MDEM, ABCP, Consultante Senior en Financement de L'innovation

Les nouveaux tarifs de rétorsion du Canada sont entrés en vigueur le 8 septembre, imposant des droits de douane de 15 %, 25 % ou 50 % sur 27,6 milliards de dollars de marchandises américaines. En l’espace de quelques heures, les États-Unis ont annoncé de nouvelles mesures touchant certains produits laitiers, boissons alcoolisées et véhicules automobiles canadiens.

Les restrictions à l’importation prennent effet le 29 septembre, tandis que d’autres modifications à la liste de produits débutent le 15 septembre. Les agences américaines ont également reçu l’instruction de retirer les produits d’origine canadienne des calendriers d’approvisionnement fédéraux.
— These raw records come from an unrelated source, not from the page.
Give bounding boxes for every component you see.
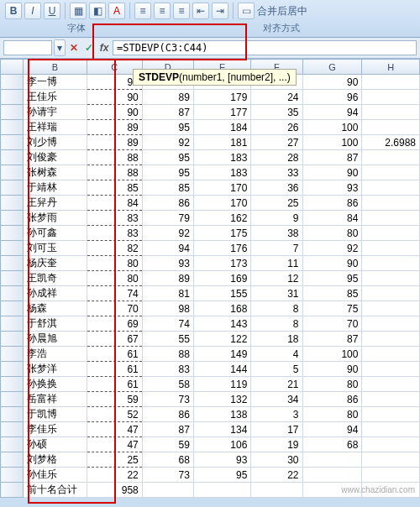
spreadsheet-grid[interactable]: B C D E F G H 李一博 90 88 178 90 王佳乐 90 89… [0, 59, 420, 498]
row-header[interactable] [1, 135, 24, 150]
cell[interactable]: 119 [193, 377, 250, 392]
cell[interactable]: 162 [193, 211, 250, 226]
cell[interactable]: 杨森 [23, 301, 87, 316]
table-row[interactable]: 王佳乐 90 89 179 24 96 [1, 90, 420, 105]
indent-decrease-button[interactable]: ⇤ [192, 3, 209, 19]
cell[interactable]: 8 [251, 301, 302, 316]
cell[interactable]: 70 [87, 301, 142, 316]
underline-button[interactable]: U [44, 3, 60, 19]
cell[interactable]: 90 [302, 75, 362, 90]
cell[interactable]: 19 [251, 437, 302, 452]
cell[interactable]: 95 [142, 165, 193, 180]
select-all[interactable] [1, 60, 24, 75]
cell[interactable]: 王舁丹 [23, 196, 87, 211]
row-header[interactable] [1, 165, 24, 180]
cell[interactable]: 7 [251, 241, 302, 256]
cell[interactable]: 143 [193, 316, 250, 332]
row-header[interactable] [1, 256, 24, 271]
row-header[interactable] [1, 286, 24, 301]
cell[interactable] [362, 90, 420, 105]
table-row[interactable]: 李佳乐 47 87 134 17 94 [1, 422, 420, 437]
cell[interactable]: 86 [142, 407, 193, 422]
cell[interactable]: 84 [87, 196, 142, 211]
row-header[interactable] [1, 226, 24, 241]
cell[interactable]: 96 [302, 90, 362, 105]
cell[interactable]: 李佳乐 [23, 422, 87, 437]
merge-icon[interactable]: ▭ [238, 3, 255, 19]
cell[interactable]: 孙换换 [23, 377, 87, 392]
cell[interactable]: 孙佳乐 [23, 468, 87, 483]
font-color-button[interactable]: A [108, 3, 125, 19]
cell[interactable]: 8 [251, 316, 302, 332]
cell[interactable]: 11 [251, 256, 302, 271]
cell[interactable]: 83 [87, 211, 142, 226]
cell[interactable] [362, 226, 420, 241]
align-right-button[interactable]: ≡ [173, 3, 190, 19]
table-row[interactable]: 刘梦格 25 68 93 30 [1, 452, 420, 468]
cell[interactable]: 100 [302, 347, 362, 362]
cell[interactable] [362, 211, 420, 226]
row-header[interactable] [1, 452, 24, 468]
cell[interactable]: 于凯博 [23, 407, 87, 422]
formula-input[interactable]: =STDEVP(C3:C44) [113, 40, 417, 55]
cell[interactable] [362, 347, 420, 362]
cell[interactable]: 21 [251, 377, 302, 392]
cell[interactable]: 孙请宇 [23, 105, 87, 120]
cell[interactable]: 85 [302, 286, 362, 301]
cell[interactable]: 95 [193, 468, 250, 483]
cell[interactable]: 177 [193, 105, 250, 120]
cell[interactable]: 88 [142, 347, 193, 362]
cell[interactable]: 26 [251, 120, 302, 135]
cell[interactable]: 134 [193, 422, 250, 437]
row-header[interactable] [1, 316, 24, 332]
cell[interactable]: 89 [87, 135, 142, 150]
table-row[interactable]: 孙成祥 74 81 155 31 85 [1, 286, 420, 301]
cell[interactable]: 24 [251, 90, 302, 105]
table-row[interactable]: 李浩 61 88 149 4 100 [1, 347, 420, 362]
cell[interactable]: 85 [87, 180, 142, 196]
name-box-dropdown[interactable]: ▾ [54, 39, 66, 56]
cell[interactable]: 岳富祥 [23, 392, 87, 407]
cell[interactable]: 82 [87, 241, 142, 256]
cell[interactable]: 84 [302, 211, 362, 226]
cell[interactable]: 30 [251, 452, 302, 468]
cell[interactable]: 前十名合计 [23, 483, 87, 498]
cell[interactable]: 75 [302, 301, 362, 316]
cell[interactable]: 89 [142, 271, 193, 286]
cell[interactable]: 74 [87, 286, 142, 301]
cell[interactable]: 90 [302, 362, 362, 377]
cell[interactable]: 70 [302, 316, 362, 332]
cell[interactable] [362, 196, 420, 211]
row-header[interactable] [1, 377, 24, 392]
cell[interactable]: 55 [142, 332, 193, 347]
cell[interactable]: 68 [302, 437, 362, 452]
cell[interactable]: 67 [87, 332, 142, 347]
cell[interactable]: 184 [193, 120, 250, 135]
cell[interactable]: 61 [87, 347, 142, 362]
cell[interactable]: 68 [142, 452, 193, 468]
cell[interactable] [302, 452, 362, 468]
table-row[interactable]: 于舒淇 69 74 143 8 70 [1, 316, 420, 332]
cell[interactable]: 94 [302, 422, 362, 437]
row-header[interactable] [1, 407, 24, 422]
cell[interactable]: 李一博 [23, 75, 87, 90]
cell[interactable]: 173 [193, 256, 250, 271]
cell[interactable]: 79 [142, 211, 193, 226]
cell[interactable]: 22 [87, 468, 142, 483]
cell[interactable]: 89 [87, 120, 142, 135]
cell[interactable]: 80 [87, 256, 142, 271]
cell[interactable]: 149 [193, 347, 250, 362]
cell[interactable]: 59 [142, 437, 193, 452]
row-header[interactable] [1, 437, 24, 452]
cell[interactable] [362, 120, 420, 135]
cell[interactable] [362, 407, 420, 422]
fx-icon[interactable]: fx [97, 41, 111, 55]
cell[interactable]: 94 [302, 105, 362, 120]
cell[interactable]: 杨庆奎 [23, 256, 87, 271]
row-header[interactable] [1, 271, 24, 286]
cell[interactable]: 31 [251, 286, 302, 301]
col-header[interactable]: B [23, 60, 87, 75]
cell[interactable]: 87 [142, 105, 193, 120]
cell[interactable]: 王祥瑞 [23, 120, 87, 135]
cell[interactable]: 92 [142, 226, 193, 241]
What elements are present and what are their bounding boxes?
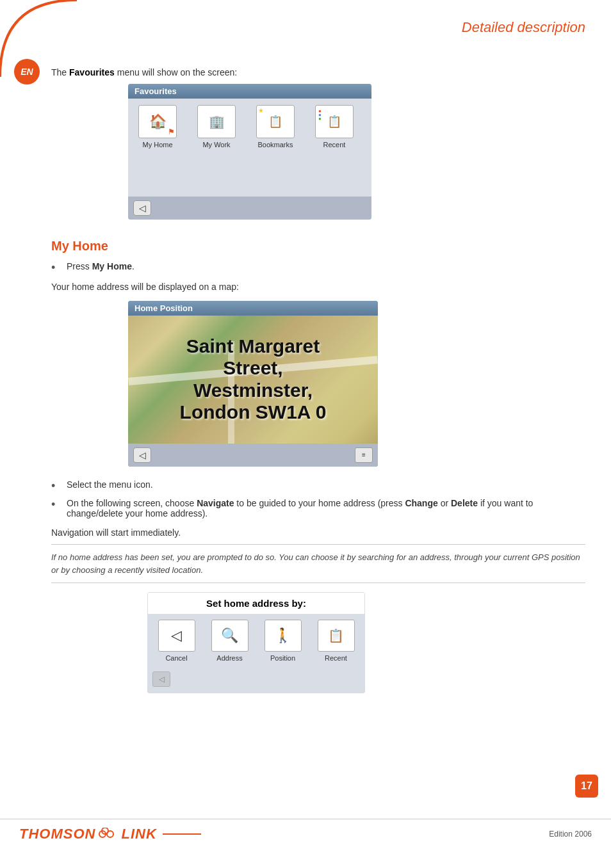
favourites-icons-row: 🏠 My Home 🏢 My Work 📋 ★ Bookmarks 📋: [128, 99, 371, 152]
bullet-navigate: • On the following screen, choose Naviga…: [51, 498, 585, 518]
fav-label-myhome: My Home: [142, 141, 172, 149]
home-address-subtext: Your home address will be displayed on a…: [51, 282, 585, 292]
fav-item-myhome[interactable]: 🏠 My Home: [134, 105, 181, 149]
set-home-panel: Set home address by: ◁ Cancel 🔍 Address …: [147, 592, 365, 693]
fav-item-mywork[interactable]: 🏢 My Work: [193, 105, 240, 149]
footer: THOMSON LINK Edition 2006: [0, 819, 611, 842]
set-home-empty-area: ◁: [147, 664, 365, 693]
set-home-position[interactable]: 🚶 Position: [261, 620, 306, 662]
thomson-text: THOMSON: [19, 826, 95, 842]
intro-paragraph: The Favourites menu will show on the scr…: [51, 67, 585, 77]
language-badge-text: EN: [20, 67, 33, 77]
fav-label-recent: Recent: [323, 141, 346, 149]
map-area: Saint MargaretStreet,Westminster,London …: [128, 316, 378, 444]
set-home-position-icon: 🚶: [265, 620, 302, 652]
main-content: The Favourites menu will show on the scr…: [51, 0, 585, 693]
set-home-header: Set home address by:: [147, 592, 365, 615]
fav-label-mywork: My Work: [202, 141, 230, 149]
set-home-cancel[interactable]: ◁ Cancel: [154, 620, 199, 662]
home-position-header: Home Position: [128, 301, 378, 316]
set-home-cancel-label: Cancel: [165, 654, 187, 662]
fav-label-bookmarks: Bookmarks: [257, 141, 293, 149]
favourites-empty-area: [128, 152, 371, 197]
set-home-address-label: Address: [216, 654, 242, 662]
bullets-after-section: • Select the menu icon. • On the followi…: [51, 479, 585, 519]
page-title: Detailed description: [462, 19, 585, 36]
fav-icon-myhome: 🏠: [138, 105, 177, 138]
bullet-myhome-suffix: .: [132, 261, 134, 271]
set-home-recent-label: Recent: [325, 654, 347, 662]
intro-text-after: menu will show on the screen:: [115, 67, 237, 77]
intro-text-before: The: [51, 67, 69, 77]
favourites-bottom-bar: ◁: [128, 197, 371, 220]
link-text: LINK: [121, 826, 156, 842]
thomson-logo: THOMSON LINK: [19, 826, 201, 842]
edition-text: Edition 2006: [549, 830, 592, 839]
delete-bold: Delete: [451, 498, 478, 508]
italic-note-box: If no home address has been set, you are…: [51, 544, 585, 583]
page-number-badge: 17: [575, 775, 598, 798]
favourites-panel: Favourites 🏠 My Home 🏢 My Work 📋 ★ Book: [128, 84, 371, 220]
language-badge: EN: [14, 59, 40, 84]
change-bold: Change: [405, 498, 437, 508]
fav-icon-mywork: 🏢: [197, 105, 236, 138]
navigate-bold: Navigate: [197, 498, 234, 508]
set-home-recent[interactable]: 📋 Recent: [314, 620, 359, 662]
set-home-icons-row: ◁ Cancel 🔍 Address 🚶 Position 📋: [147, 615, 365, 664]
home-position-back-button[interactable]: ◁: [133, 447, 151, 463]
home-position-panel: Home Position Saint MargaretStreet,Westm…: [128, 301, 378, 467]
italic-note-text: If no home address has been set, you are…: [51, 552, 580, 575]
bullet-press-myhome: • Press My Home.: [51, 261, 585, 275]
set-home-recent-icon: 📋: [318, 620, 355, 652]
bullet-select-menu: • Select the menu icon.: [51, 479, 585, 494]
favourites-header: Favourites: [128, 84, 371, 99]
map-street-name: Saint MargaretStreet,Westminster,London …: [180, 335, 327, 424]
home-position-bottom-bar: ◁ ≡: [128, 444, 378, 467]
fav-icon-bookmarks: 📋 ★: [256, 105, 295, 138]
navigation-note: Navigation will start immediately.: [51, 527, 585, 538]
fav-item-recent[interactable]: 📋 ● ● ● Recent: [311, 105, 357, 149]
bullet-myhome-bold: My Home: [92, 261, 132, 271]
bullet-select-menu-text: Select the menu icon.: [67, 479, 153, 490]
map-text-overlay: Saint MargaretStreet,Westminster,London …: [180, 335, 327, 424]
favourites-back-button[interactable]: ◁: [133, 200, 151, 216]
set-home-address[interactable]: 🔍 Address: [208, 620, 252, 662]
set-home-empty-icon: ◁: [152, 671, 170, 687]
footer-underline: [163, 833, 201, 835]
home-position-menu-button[interactable]: ≡: [355, 447, 373, 463]
fav-icon-recent: 📋 ● ● ●: [315, 105, 354, 138]
set-home-address-icon: 🔍: [211, 620, 248, 652]
fav-item-bookmarks[interactable]: 📋 ★ Bookmarks: [252, 105, 298, 149]
thomson-dots-icon: [99, 828, 118, 840]
intro-bold: Favourites: [69, 67, 115, 77]
set-home-position-label: Position: [270, 654, 295, 662]
set-home-cancel-icon: ◁: [158, 620, 195, 652]
my-home-heading: My Home: [51, 239, 585, 253]
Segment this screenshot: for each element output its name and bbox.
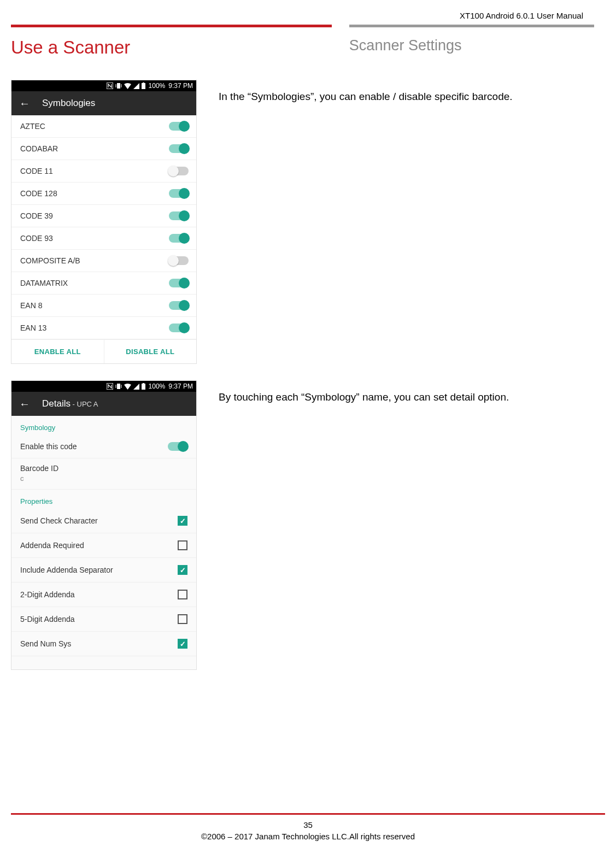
property-label: 5-Digit Addenda: [20, 615, 75, 623]
svg-rect-7: [117, 384, 120, 389]
symbology-row[interactable]: CODE 39: [11, 205, 196, 227]
enable-this-code-label: Enable this code: [20, 442, 77, 451]
property-checkbox[interactable]: [178, 590, 187, 599]
disable-all-button[interactable]: DISABLE ALL: [104, 340, 197, 363]
property-label: Addenda Required: [20, 541, 84, 550]
symbology-switch[interactable]: [169, 167, 189, 175]
symbology-label: CODE 11: [20, 167, 53, 175]
document-header: XT100 Android 6.0.1 User Manual: [11, 11, 594, 20]
property-label: Include Addenda Separator: [20, 566, 113, 574]
page-title: Use a Scanner: [11, 37, 349, 58]
symbology-label: AZTEC: [20, 122, 45, 131]
barcode-id-value: c: [20, 474, 187, 483]
app-bar: ← Details - UPC A: [11, 392, 196, 416]
svg-rect-5: [143, 83, 144, 83]
svg-rect-11: [143, 383, 144, 384]
symbology-label: EAN 8: [20, 301, 42, 310]
symbology-switch[interactable]: [169, 301, 189, 310]
svg-rect-10: [142, 384, 145, 390]
symbology-label: EAN 13: [20, 323, 46, 332]
battery-percent: 100%: [149, 82, 166, 90]
signal-icon: [133, 83, 139, 89]
property-checkbox[interactable]: [178, 516, 187, 526]
symbology-switch[interactable]: [169, 122, 189, 131]
page-subtitle: Scanner Settings: [349, 37, 594, 54]
wifi-icon: [124, 83, 131, 89]
symbology-label: CODE 39: [20, 211, 53, 220]
symbology-row[interactable]: EAN 8: [11, 295, 196, 317]
symbology-row[interactable]: AZTEC: [11, 115, 196, 138]
nfc-icon: [107, 83, 113, 89]
vibrate-icon: [115, 383, 122, 390]
page-footer: 35 ©2006 – 2017 Janam Technologies LLC.A…: [0, 813, 616, 842]
battery-icon: [142, 383, 145, 390]
barcode-id-label: Barcode ID: [20, 464, 187, 473]
symbology-label: DATAMATRIX: [20, 279, 68, 287]
symbology-label: CODABAR: [20, 144, 58, 153]
battery-percent: 100%: [149, 383, 166, 390]
symbologies-screenshot: 100% 9:37 PM ← Symbologies AZTECCODABARC…: [11, 80, 197, 364]
property-row[interactable]: Addenda Required: [11, 533, 196, 558]
symbology-row[interactable]: CODE 11: [11, 160, 196, 183]
symbology-switch[interactable]: [169, 234, 189, 243]
symbology-row[interactable]: CODE 93: [11, 227, 196, 250]
page-number: 35: [0, 819, 616, 831]
wifi-icon: [124, 384, 131, 390]
app-bar-title: Symbologies: [42, 98, 95, 109]
property-checkbox[interactable]: [178, 614, 187, 624]
barcode-id-row[interactable]: Barcode ID c: [11, 458, 196, 490]
symbology-switch[interactable]: [169, 211, 189, 220]
symbology-label: CODE 93: [20, 234, 53, 243]
symbology-switch[interactable]: [169, 189, 189, 198]
symbology-label: CODE 128: [20, 189, 57, 198]
copyright: ©2006 – 2017 Janam Technologies LLC.All …: [0, 831, 616, 842]
signal-icon: [133, 384, 139, 390]
status-time: 9:37 PM: [168, 82, 193, 90]
svg-rect-1: [117, 83, 120, 89]
details-screenshot: 100% 9:37 PM ← Details - UPC A Symbology…: [11, 380, 197, 670]
back-arrow-icon[interactable]: ←: [19, 398, 30, 409]
symbology-switch[interactable]: [169, 256, 189, 265]
symbology-section-label: Symbology: [11, 416, 196, 435]
status-bar: 100% 9:37 PM: [11, 80, 196, 91]
enable-all-button[interactable]: ENABLE ALL: [11, 340, 104, 363]
header-divider: [11, 25, 594, 27]
symbology-row[interactable]: CODABAR: [11, 138, 196, 160]
symbology-row[interactable]: DATAMATRIX: [11, 272, 196, 295]
back-arrow-icon[interactable]: ←: [19, 98, 30, 109]
symbology-label: COMPOSITE A/B: [20, 256, 80, 265]
vibrate-icon: [115, 83, 122, 89]
svg-rect-4: [142, 83, 145, 89]
enable-this-code-switch[interactable]: [168, 442, 187, 451]
property-row[interactable]: 2-Digit Addenda: [11, 583, 196, 607]
property-row[interactable]: Send Check Character: [11, 509, 196, 533]
property-label: Send Num Sys: [20, 639, 71, 648]
app-bar-title: Details - UPC A: [42, 398, 98, 409]
properties-section-label: Properties: [11, 490, 196, 509]
section1-description: In the “Symbologies”, you can enable / d…: [219, 80, 594, 104]
property-label: 2-Digit Addenda: [20, 590, 75, 599]
symbology-switch[interactable]: [169, 144, 189, 153]
symbology-row[interactable]: EAN 13: [11, 317, 196, 339]
app-bar: ← Symbologies: [11, 91, 196, 115]
section2-description: By touching each “Symbology” name, you c…: [219, 380, 594, 404]
property-checkbox[interactable]: [178, 540, 187, 550]
symbology-row[interactable]: COMPOSITE A/B: [11, 250, 196, 272]
property-row[interactable]: Send Num Sys: [11, 632, 196, 656]
status-time: 9:37 PM: [168, 383, 193, 390]
status-bar: 100% 9:37 PM: [11, 381, 196, 392]
battery-icon: [142, 83, 145, 89]
property-row[interactable]: 5-Digit Addenda: [11, 607, 196, 632]
nfc-icon: [107, 383, 113, 390]
symbology-switch[interactable]: [169, 323, 189, 332]
property-label: Send Check Character: [20, 516, 98, 525]
symbology-row[interactable]: CODE 128: [11, 183, 196, 205]
symbology-switch[interactable]: [169, 279, 189, 287]
property-row[interactable]: Include Addenda Separator: [11, 558, 196, 583]
property-checkbox[interactable]: [178, 565, 187, 575]
property-checkbox[interactable]: [178, 639, 187, 649]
Pour les entreprises canadiennes, attendre que la politique commerciale se stabilise n’est plus une stratégie d’affaires viable.

Les tarifs douaniers touchent bien plus que les droits indiqués sur une facture. Ils influencent les marges, la fixation des prix, les fournisseurs, les marchés d’exportation, la planification de la production et les décisions d’investissement.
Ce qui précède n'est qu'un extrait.